**Page-level text extractions**
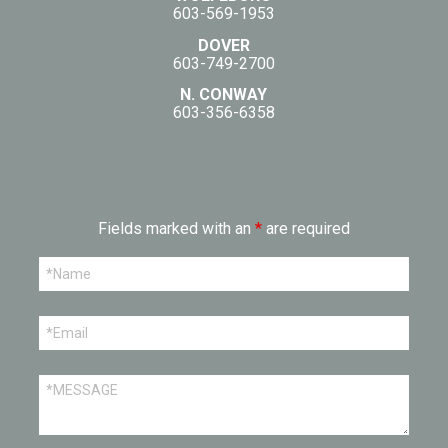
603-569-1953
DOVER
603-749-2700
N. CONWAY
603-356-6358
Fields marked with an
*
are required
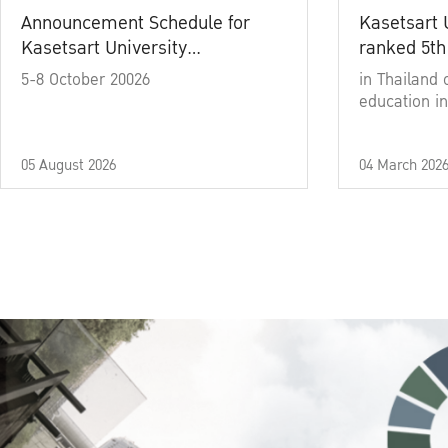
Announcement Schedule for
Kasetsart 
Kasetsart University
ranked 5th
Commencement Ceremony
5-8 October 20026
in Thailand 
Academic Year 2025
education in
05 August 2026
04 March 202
* * *
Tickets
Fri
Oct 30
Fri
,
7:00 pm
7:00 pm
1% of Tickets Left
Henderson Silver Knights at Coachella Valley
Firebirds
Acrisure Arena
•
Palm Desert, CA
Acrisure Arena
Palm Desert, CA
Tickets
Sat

**What the task asks**
Looking at the data above, return every line from the one with "Commencement Ceremony" down to the one with "04 March 202", exactly and inclusively.

**Response to this task**
Commencement Ceremony
5-8 October 20026
in Thailand 
Academic Year 2025
education in
05 August 2026
04 March 202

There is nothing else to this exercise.